Buy-now pay-later giant Klarna announced its valuation had plunged to $6.7bn after its latest funding round today, down from $45.6bn last year, as it becomes the latest firm to be rocked by a global tech downturn.
Klarna, which provides both a consumer credit product and retail banking services in some jurisdictions, said today it had raised $800m in an equity round from first-time investors including Mubadala Investment Company, the $284bn sovereign fund of the UAE, and Canada Pension Plan Investment Board which manages over C$539bn.
Existing investors including Sequoia, the founders, Bestseller, Silver Lake, and Commonwealth Bank of Australia, also backed the round, with bosses at Klarna indicating today the funds will primarily be used to expand its position in the United States.
The sharp drop in valuation comes after boss Sebastian Siemiatkowski said last month that the firm would be tapering back its expansive growth plans to focus on a path to profitability, as it faces a global economic downturn and drop in consumer spending. Klarna was also forced to slash ten per cent of its workforce last month to brace for a slowdown.

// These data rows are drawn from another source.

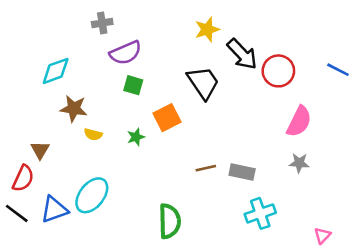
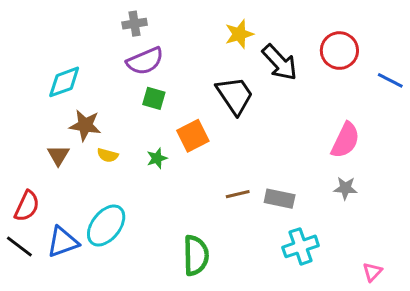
gray cross: (102, 23) -> (135, 24), moved
red circle: (278, 71) -> (339, 51), moved
brown triangle: (40, 150) -> (58, 155), moved

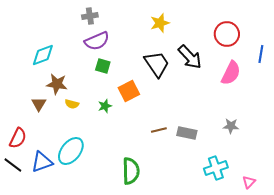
black arrow: (280, 62) -> (190, 57), moved
blue line: (390, 80) -> (261, 54), turned 72
pink semicircle: (345, 140) -> (231, 73), moved
cyan cross: (301, 246) -> (216, 168), moved

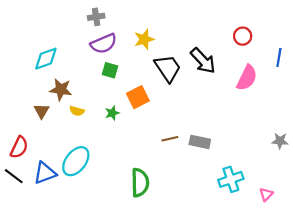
yellow star: (160, 23) -> (144, 39), moved
red circle: (227, 34) -> (243, 36), size x0.7
gray star: (231, 126) -> (280, 141), moved

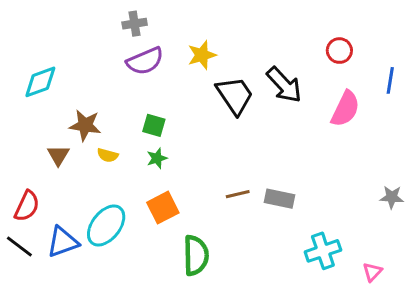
cyan diamond: (46, 59) -> (40, 82), moved
green square: (110, 70) -> (154, 125), moved
orange square: (138, 97) -> (163, 208), moved

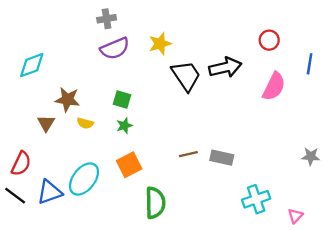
black arrow: (284, 85) -> (225, 67), turned -60

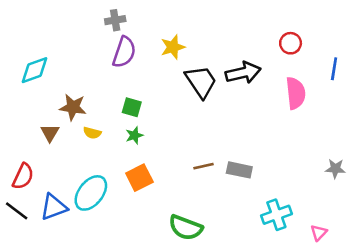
purple semicircle: (115, 48) -> (124, 52), turned -48
pink semicircle: (274, 86) -> (296, 93), turned -32
green semicircle: (155, 203) -> (186, 228), moved, turned 112

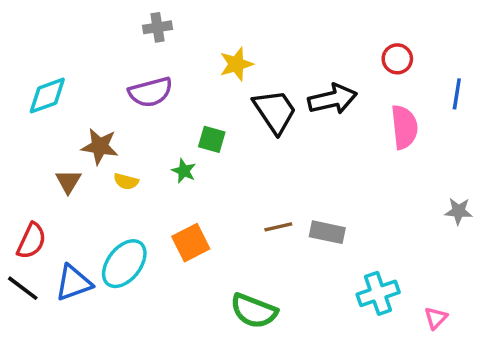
purple semicircle: (124, 52) -> (151, 92), moved, turned 56
green square: (132, 107) -> (212, 139), moved
green star: (134, 135) -> (184, 171), moved, turned -30
gray star: (335, 169) -> (459, 211), moved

In a statement today, Siemiatkowski said: “It’s a testament to the strength of Klarna’s business that, during the steepest drop in global stock markets in over fifty years, investors recognized our strong position and continued progress in revolutionizing the retail banking industry.

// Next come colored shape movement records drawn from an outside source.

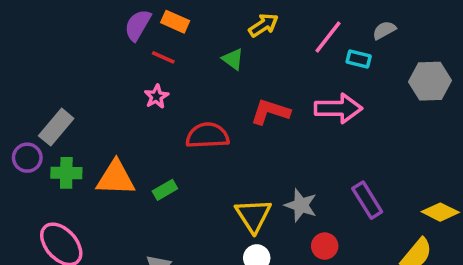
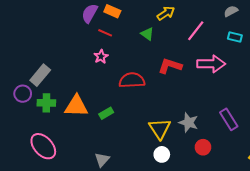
gray semicircle: (384, 30) -> (231, 11), moved
pink line: (328, 37) -> (196, 31), moved
cyan rectangle: (359, 59) -> (235, 37), moved

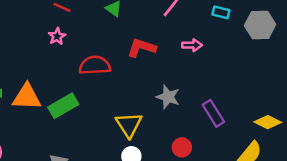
pink arrow: (211, 64) -> (192, 45), size x0.6
green rectangle: (106, 113) -> (63, 106), size x1.6
gray star: (189, 123) -> (168, 97), moved

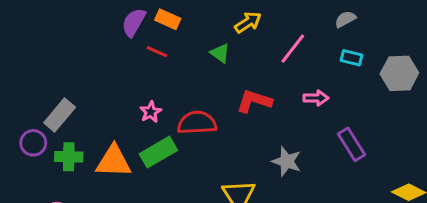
pink star: (57, 36) -> (151, 112), moved
green rectangle: (63, 106) -> (158, 152), moved
purple rectangle: (213, 113) -> (352, 144), moved

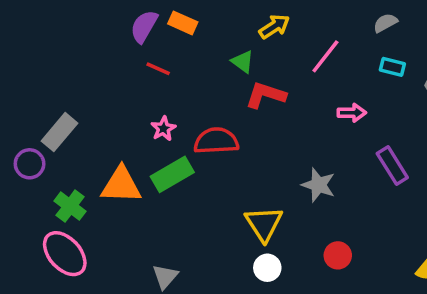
red line: (157, 52) -> (158, 69), moved
red L-shape: (254, 101) -> (266, 95), moved
green cross: (69, 157) -> (70, 206), moved, turned 36

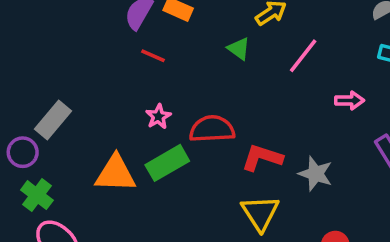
pink line: (325, 56) -> (303, 56), moved
red L-shape: (266, 95) -> (262, 158), moved
green cross: (70, 206) -> (37, 195), moved

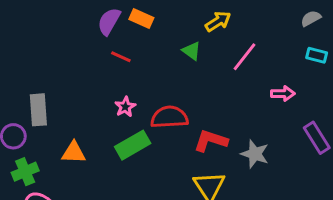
gray rectangle: (53, 120) -> (38, 110), turned -44
orange triangle: (116, 174) -> (74, 152), moved, size x0.7
green cross: (37, 195) -> (25, 172), turned 30

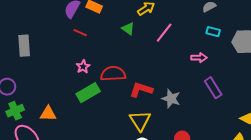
pink arrow: (283, 94) -> (199, 58), moved
gray rectangle: (38, 110) -> (24, 46), moved
orange triangle: (74, 152) -> (48, 114), moved

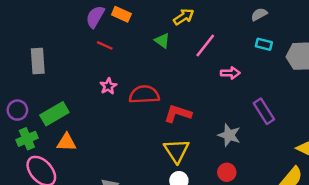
pink arrow: (199, 58) -> (230, 73), moved
green rectangle: (88, 93) -> (54, 114), moved
gray star: (171, 99) -> (229, 135), moved

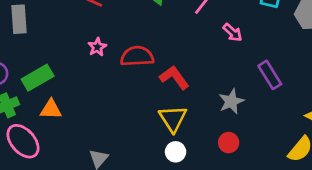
pink arrow: (230, 73) -> (233, 32), turned 42
red L-shape: (178, 114) -> (174, 78), turned 36
gray star: (229, 135) -> (231, 101), turned 30

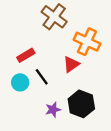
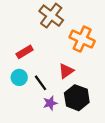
red triangle: (71, 64) -> (66, 71), moved
black line: (42, 77) -> (41, 83), moved

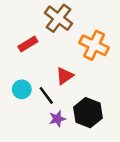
red rectangle: (25, 52) -> (28, 44), moved
red triangle: (66, 71) -> (65, 76), moved

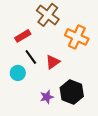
black line: (46, 95) -> (31, 57), moved

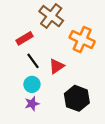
cyan circle: (18, 73) -> (32, 84), moved
purple star: (47, 97) -> (32, 104), moved

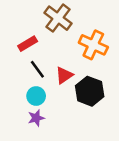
black hexagon: (77, 98) -> (90, 91), moved

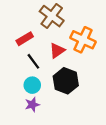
red triangle: (64, 75) -> (57, 51), moved
black hexagon: (90, 91) -> (66, 81), moved

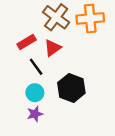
orange cross: (83, 40) -> (90, 18), moved, turned -30
red triangle: (57, 51) -> (53, 48), moved

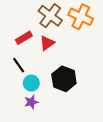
orange cross: (90, 18) -> (81, 17), turned 30
black line: (36, 67) -> (19, 65), moved

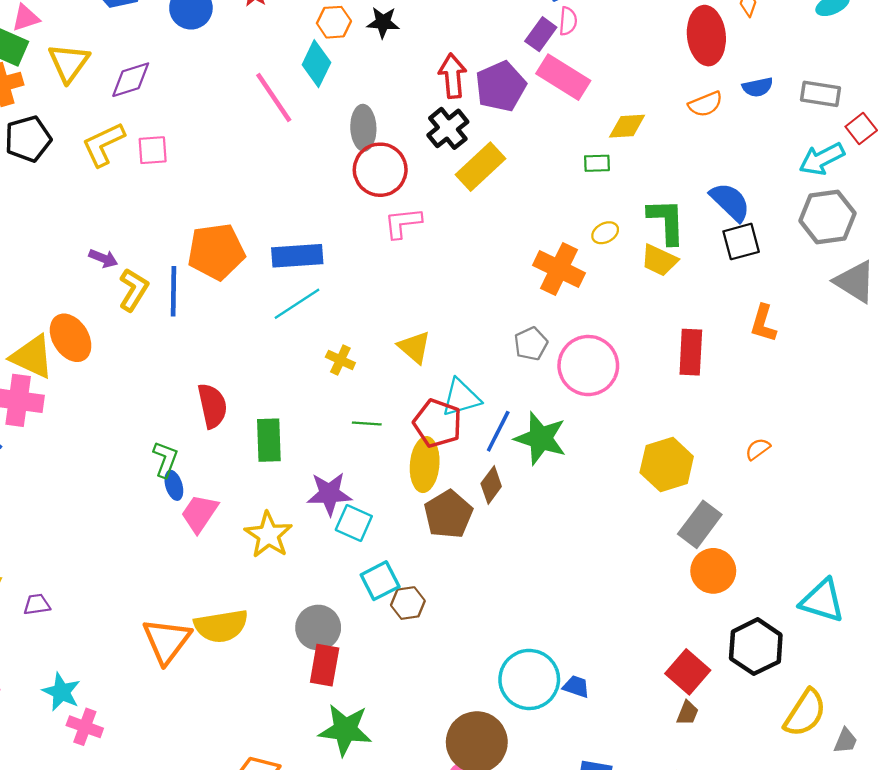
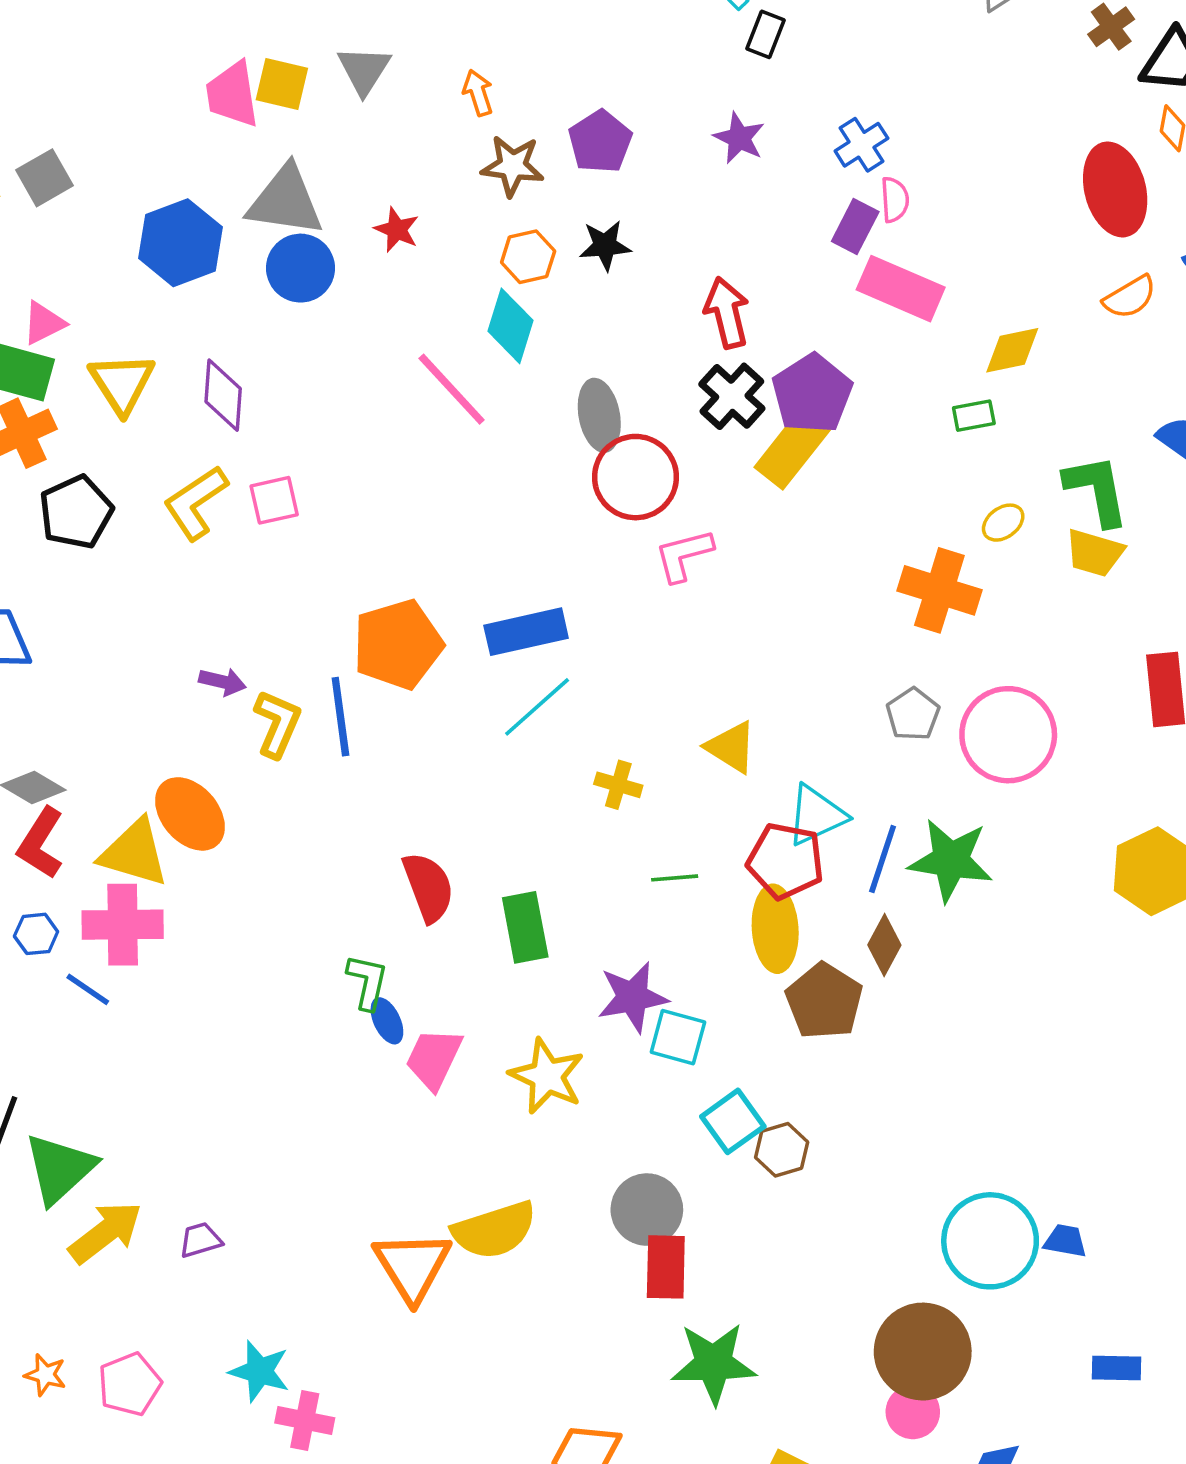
purple diamond: (131, 80) -> (223, 395), turned -60
purple pentagon: (501, 86) -> (812, 394), moved

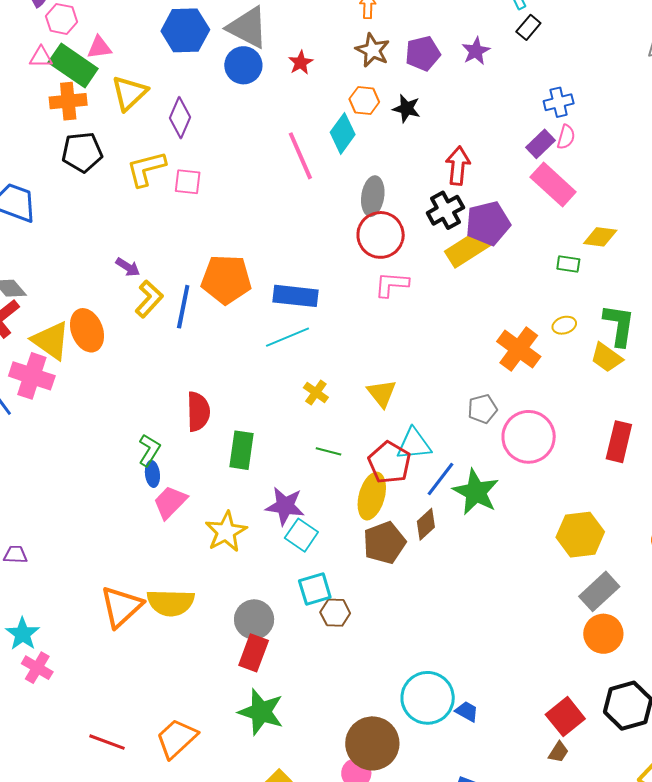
purple star: (739, 138) -> (476, 51), moved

“Now more than ever businesses need a strong consumer base, a superior product, and a sustainable business model.”
The Swedish headquartered firm enjoyed huge growth in the past two years as often younger shoppers flocked to online platforms and used its flexible payment tool, earning the title of Europe’s most valuable startup last year when it was valued at $45.6bn. But falling consumer spending and increased regulatory scrutiny have sparked some investor jitters and ramped up pressure on the firm to spell out a fast route to profitability.
Increased regulatory scrutiny of Klarna’s buy-now pay-later product in some jurisdictions has also increased investors’ wariness of the long-term viability of product. In the UK, the Treasury recently published plans to regulate the sector next year with measures including bringing firms within the remit of the Financial Ombudsman Service and requiring companies to carry out affordability checks.
Michael Moritz, a partner at venture capital giant Sequoia – which has held a stake in Klarna for over a decade – said the fall in valuation was due to investors “suddenly voting in the opposite manner to the way they voted for the past few years.”
“The irony is that Klarna’s business, its position in various markets and its popularity with consumers and merchants are all stronger than at any time since Sequoia first invested in 2010,” he said.
Klarna’s valuation drop comes amid a wider reckoning for fintech and high-growth tech firms globally. The cheap money that has fuelled a funding frenzy in the past decade has dried up amid rising interest rates and a looming recession, with investors now questioning the high-growth strategies of some major fintech giants.
Sequoia wrote to founders in its portfolio earlier this year that the era of growth-at-all-costs was coming to a close.
“Capital is becoming more expensive while the macro is becoming less certain, leading to investors de-prioritizing and paying up less for growth,” the firm said in a presentation to its founders.